Being made up of earth and fire it is a taste that will increase both kapha and pitta. The hot and damp qualities are good for vata and will help decrease an excess of this dosha. 

Sours foods: 
  • Fruits- lemons, limes, grapefruit, green grapes and some plumbs, oranges, rasbarries, blueberries and blackberries.
  • Fermented foods - wine, cheese, yoghurt, soy sauce, umeboshi plumbs
Astringent   earth + air                                                              
Reduces Pitta and Kapha
Increases Vata
Astringent is the taste that creates that dry, puckering sensation in the mouth when you eat and drink certain things. Dry red wines and unripe bananas are good examples. 

It is cool, dry and heavy. It contracts tissues and blood canals so is great for healing wounds, ulcers and reducing bleeding. It also works as a blood purifier and can counter toxins in the body. If you have diarrhea and excessive sweat its drying qualities will be of great benefit. Astringents cool, dry qualities are also beneficial for cooling and clearing the mind. However, too much astringency can result in a build up of waste materials in the body as they are unable to be discarded through the natural process of elimination. Neuromuscular disorders can also result from excess astringency. 

Astringent is not at all good for dry, airy vatas.  Although it is heavy and earthy it actually decreases kapha due to its very drying nature. The cool, earthy qualities help to relieve pitta both physically and mentally.  

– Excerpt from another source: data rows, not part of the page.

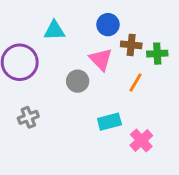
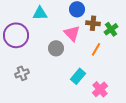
green cross: (157, 54) -> (111, 29), turned -32
cyan rectangle: (109, 122) -> (78, 76), turned -35

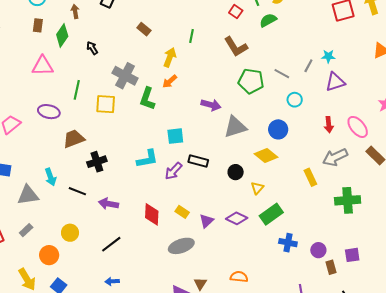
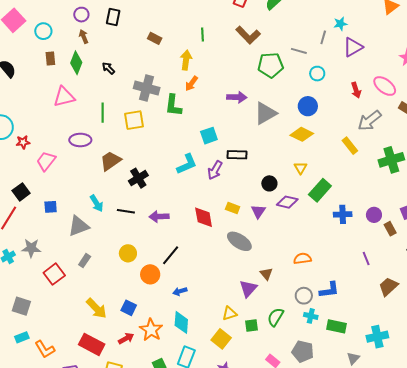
black circle: (236, 172) -> (269, 183), moved
gray ellipse: (181, 246) -> (239, 241), turned 65
orange circle: (49, 255) -> (150, 274), moved

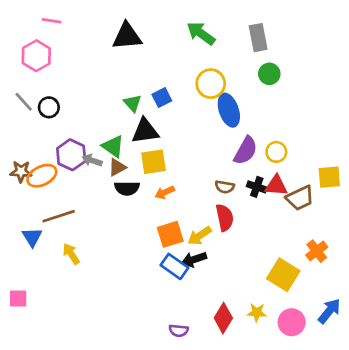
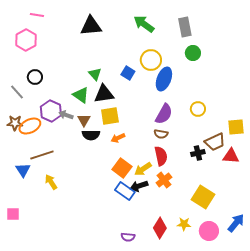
blue square: (162, 98) -> (128, 73), moved, turned -32
gray line: (24, 102) -> (17, 92), moved
blue ellipse: (229, 110) -> (164, 79), turned 40
green triangle: (113, 146) -> (81, 95), moved
purple semicircle: (246, 151) -> (164, 114), moved
brown triangle: (117, 167) -> (84, 120), turned -32
red triangle: (276, 185) -> (231, 156), moved
black cross: (257, 187) -> (198, 153), moved, turned -32
orange square: (170, 234) -> (122, 168), turned -36
orange cross: (317, 251) -> (164, 180), moved

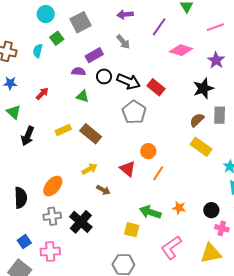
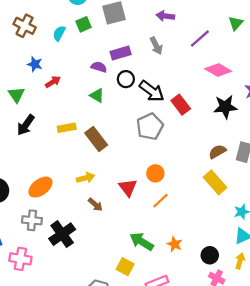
blue star: (10, 83) -> (35, 64), moved
black star: (203, 88) -> (225, 107), moved
yellow square: (132, 230) -> (125, 267), moved

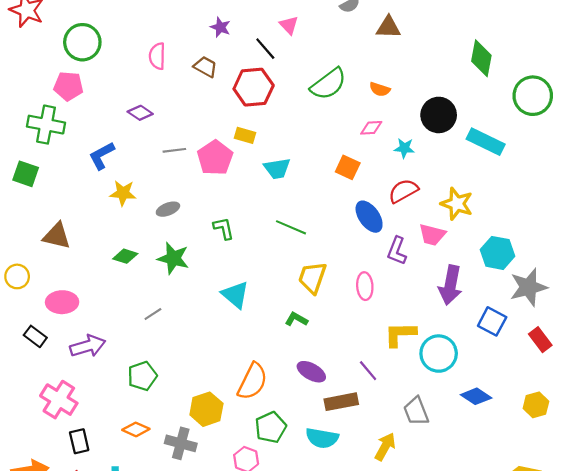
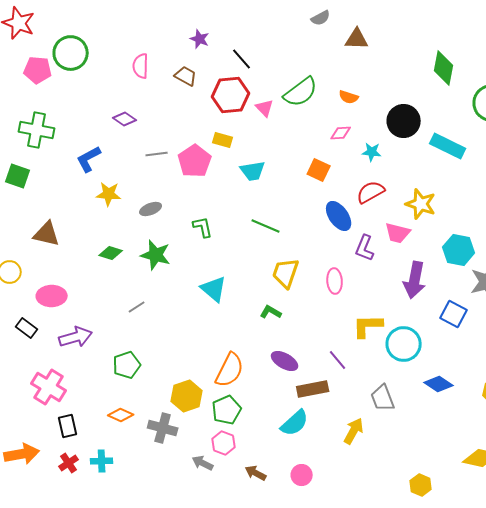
pink triangle: (289, 25) -> (265, 108), moved
pink pentagon: (68, 86) -> (38, 70), moved
green pentagon: (271, 427) -> (227, 410), moved
cyan semicircle: (322, 438) -> (295, 423), turned -52

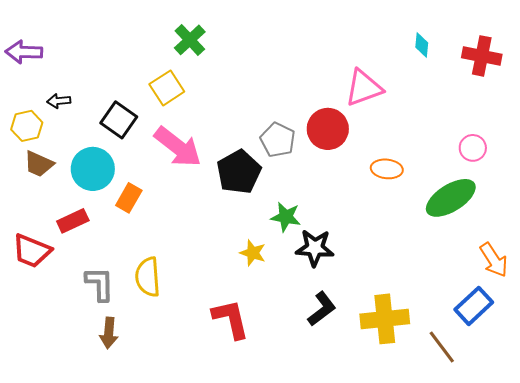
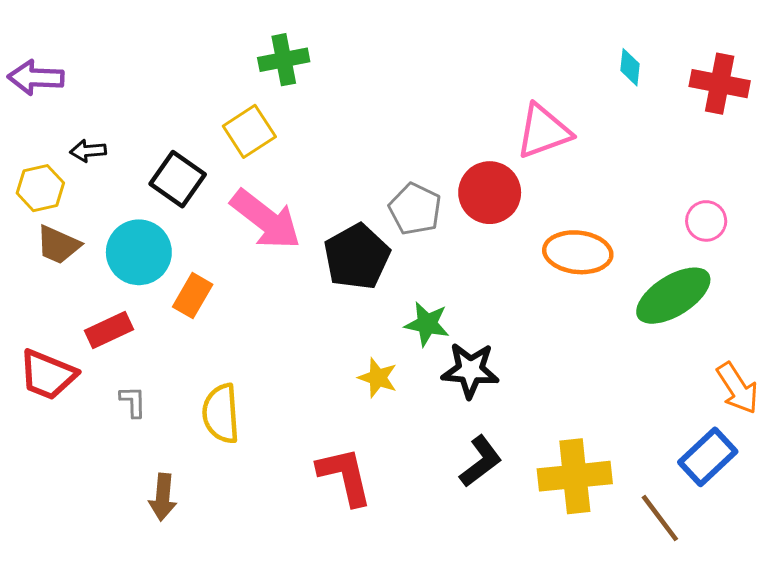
green cross: (190, 40) -> (284, 60), turned 32
orange ellipse: (387, 169) -> (578, 252), size x1.4
gray L-shape: (100, 284) -> (133, 402), moved, size x0.6

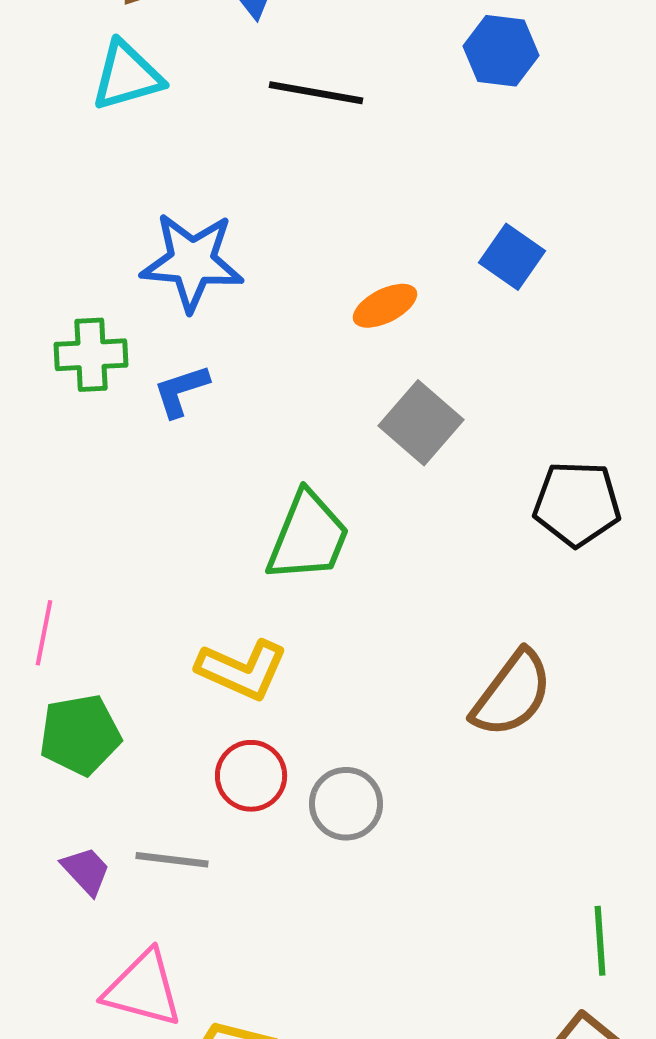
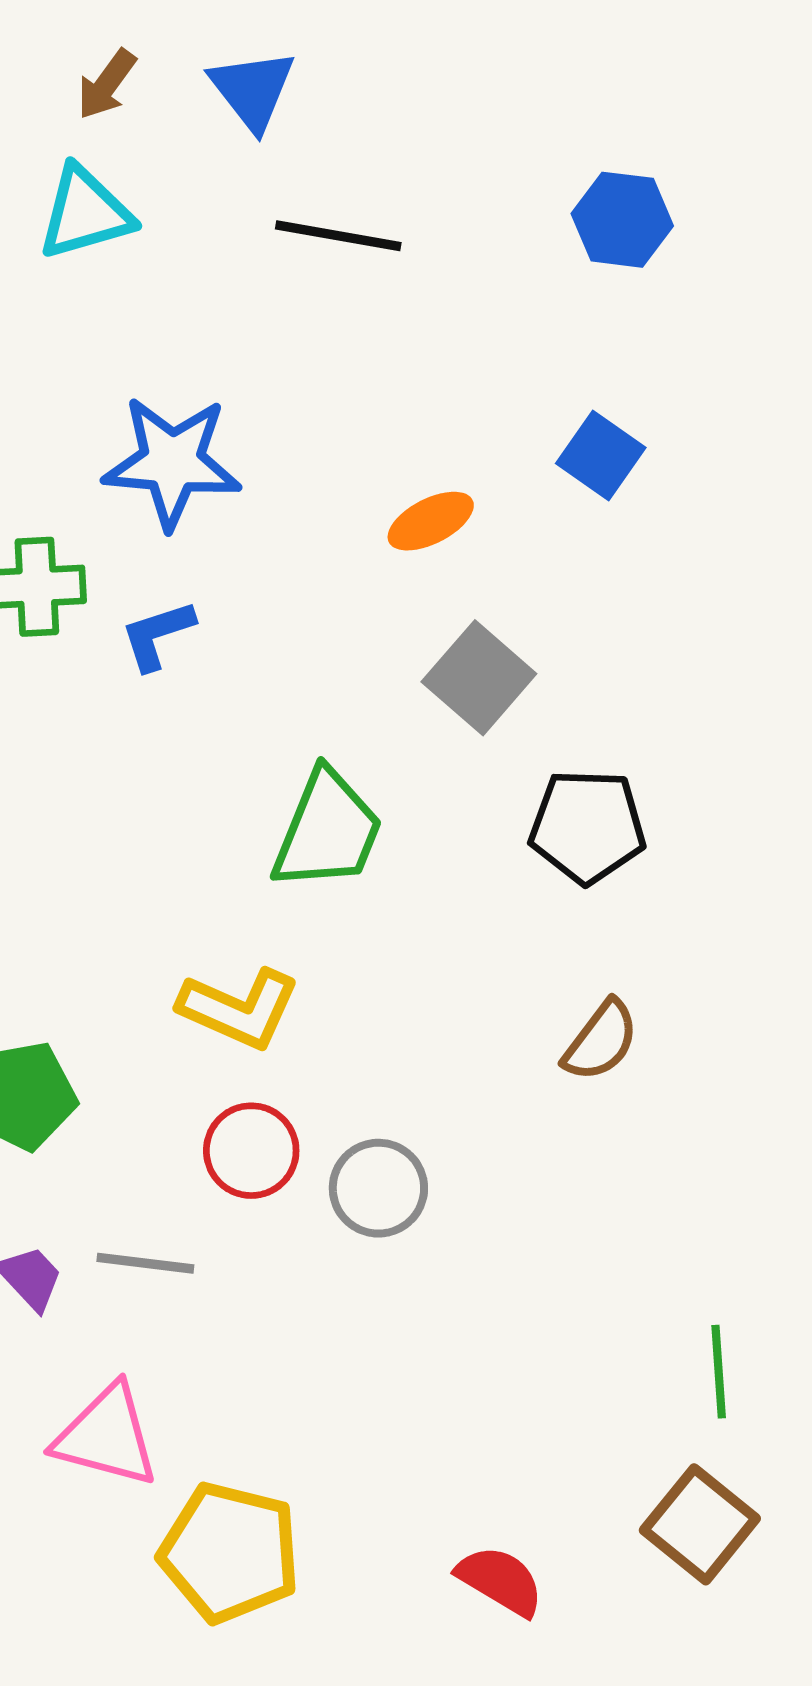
blue hexagon: (501, 51) -> (622, 220), moved
black pentagon: (577, 504) -> (587, 826), moved
brown semicircle: (512, 694) -> (601, 1041), size x0.7

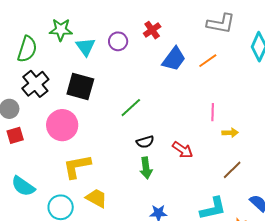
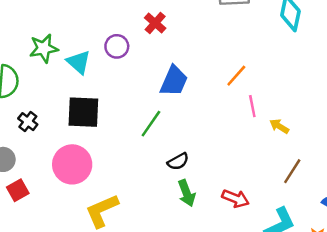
blue trapezoid: (174, 59) -> (174, 81), moved
orange line: (208, 61) -> (236, 76), moved
black cross: (35, 84) -> (28, 122), size x0.6
yellow arrow: (230, 133) -> (279, 126), turned -133
red arrow: (183, 150) -> (236, 199), moved

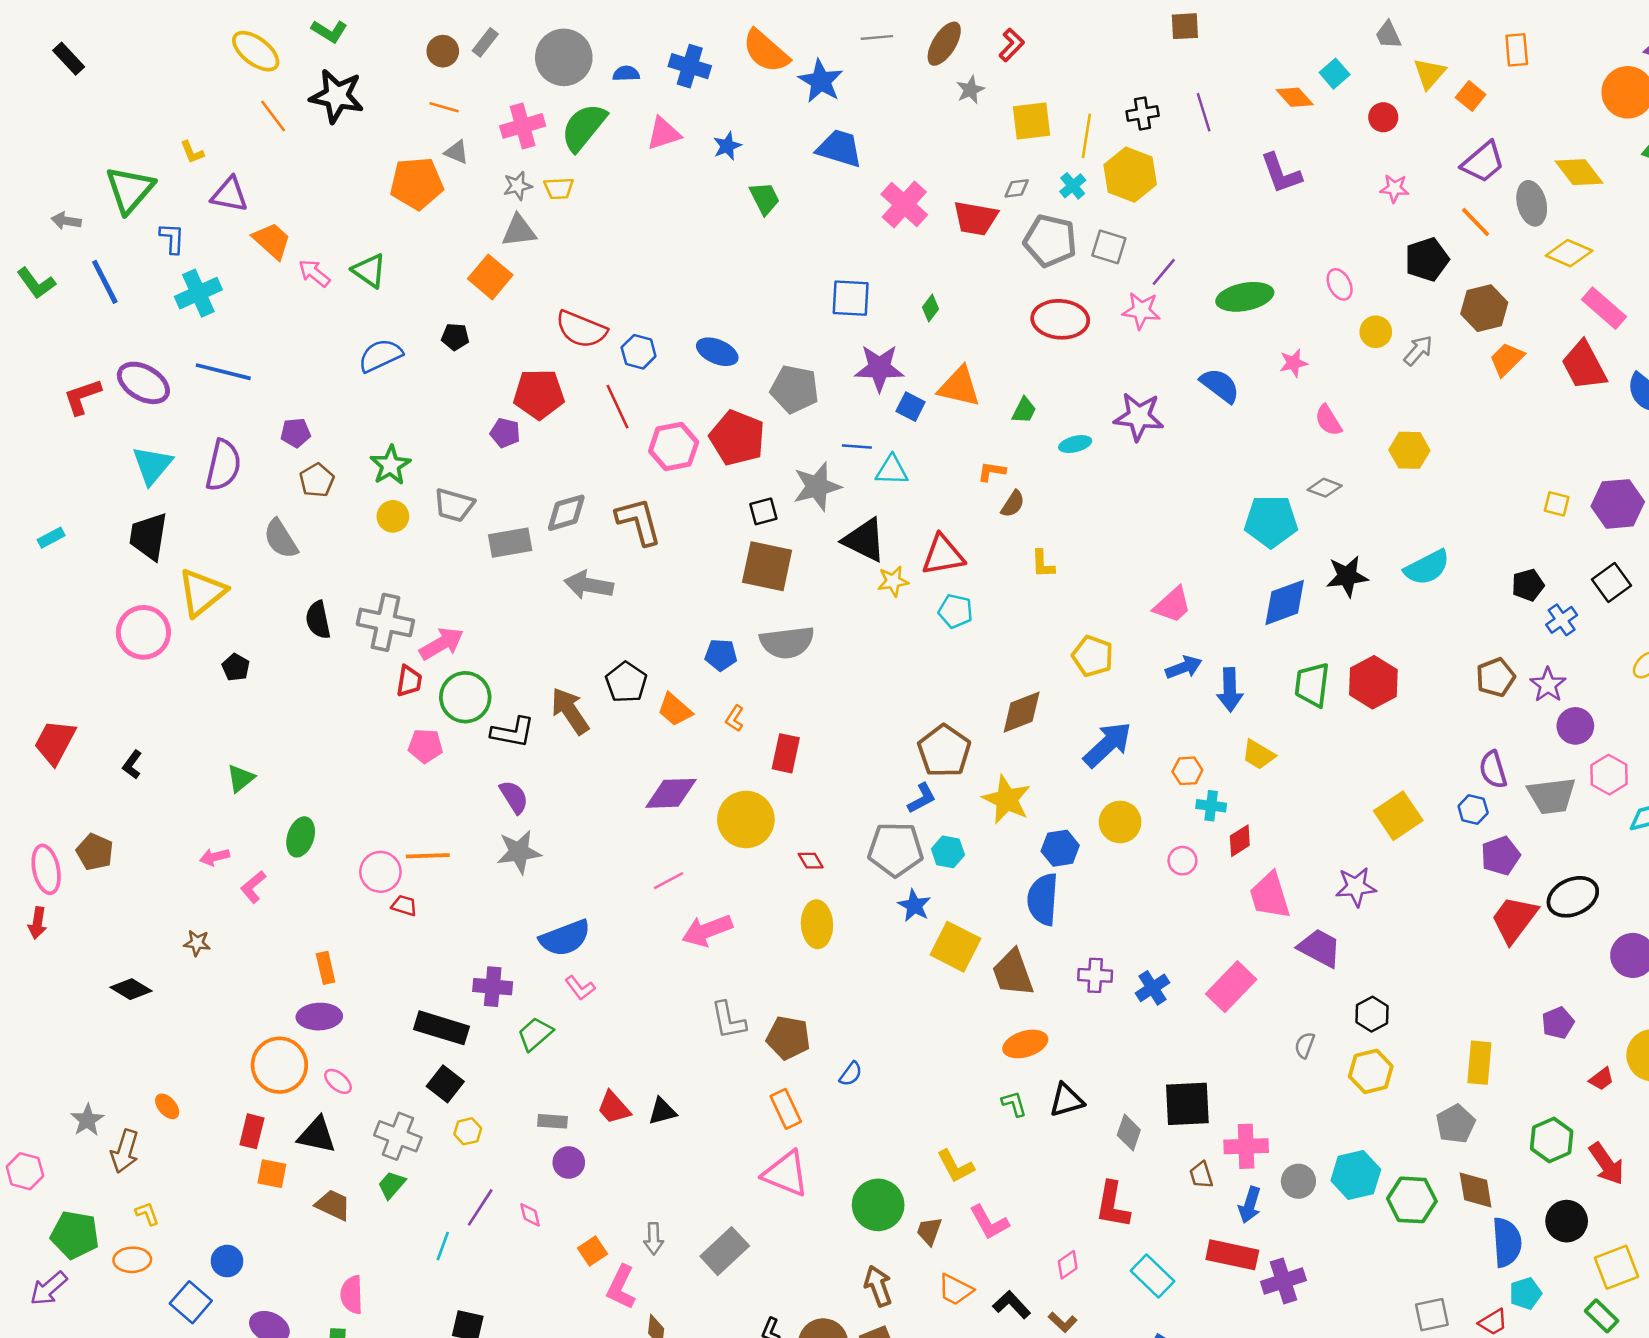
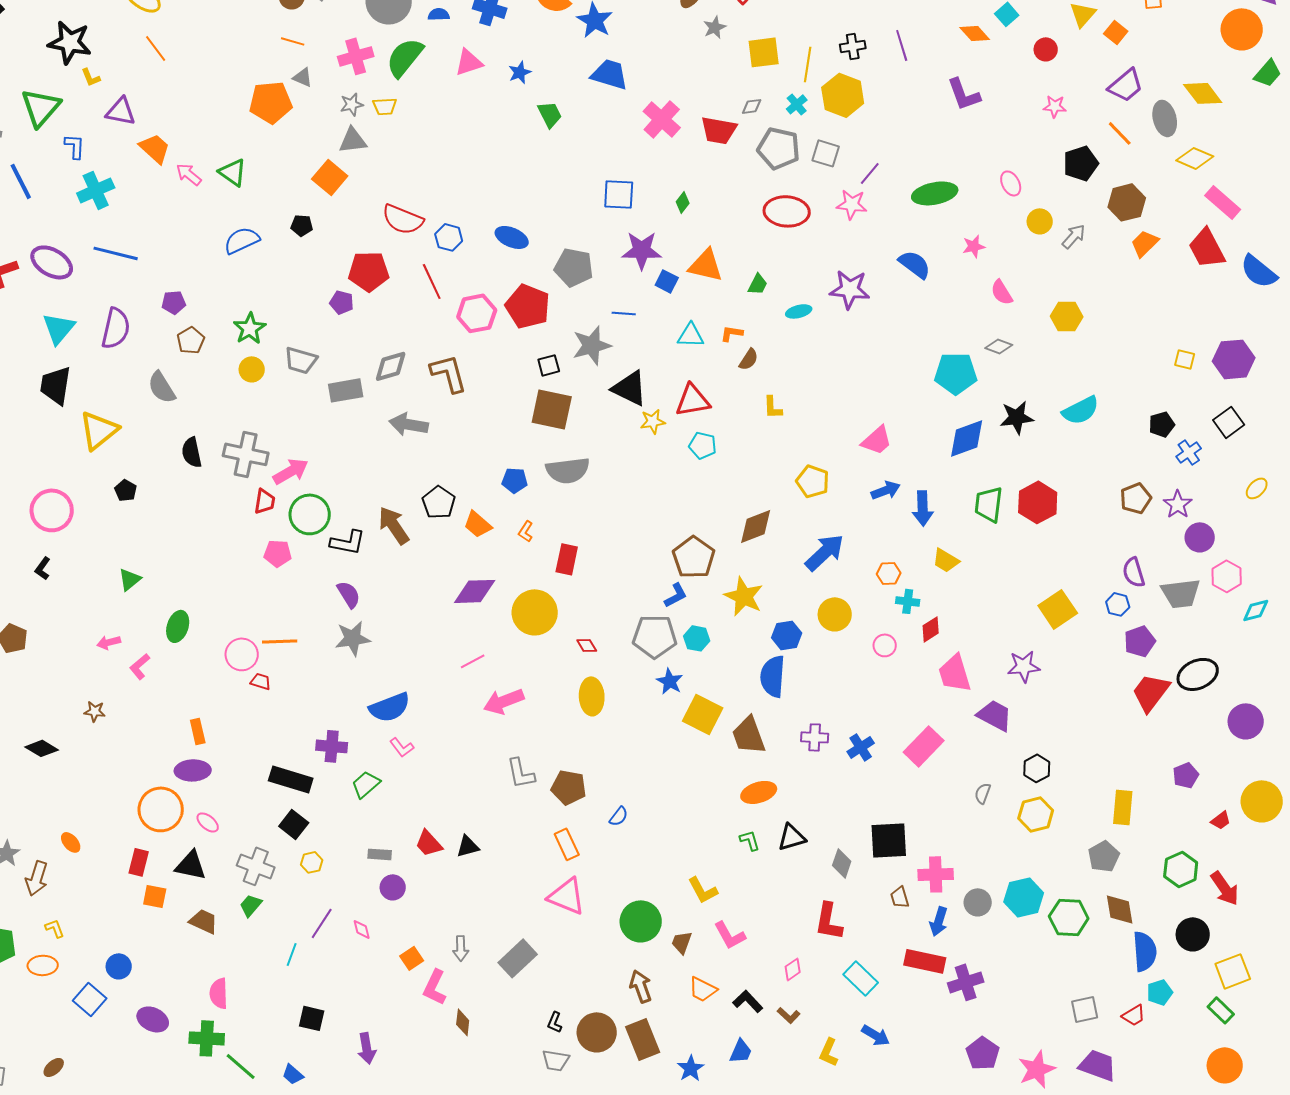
black star: (337, 96) -> (70, 42), moved
cyan triangle: (892, 470) -> (691, 335), moved
pink circle: (143, 632) -> (52, 510), moved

Not a lot of foods have Astringent as their first taste so this group is much smaller than the others. These include:
  • Fruits such as unripe bananas, pomegranates and cranberries.
  • Chickpeas and yellow split peas.
  • Alfalfa sprouts, green beans,  peas, celery and jerusalem artichokes.
  • Foods from the cabbage family - cabbage, broccoli, brussels sprouts and cauliflower.
  • Buckwheat
  • Lentils
So a bit of a different approach to looking at food and it effects on the body and mind then what most of us are used to. Have a look at your diet, experiment with increasing and decreasing different tastes and see what happens. Don't expect to see differences in a day or two be patient on see what happens after a week or so. And be strong. Like a lot of things in life the things that we love and enjoy the most are not always the things that we should be indulging in and are often the hardest to cut back on. But you don't have to be an extremist, you can still enjoy all tastes in moderation. Just listen to your body and check in with ourself from time to time to see what adjustments you need to make. Enjoy your food but eat with wisdom and care.


* As always my focus is on accessible foods, so I have only made reference to herbs that are generally used in everyday cooking,  found in most kitchens and herb gardens.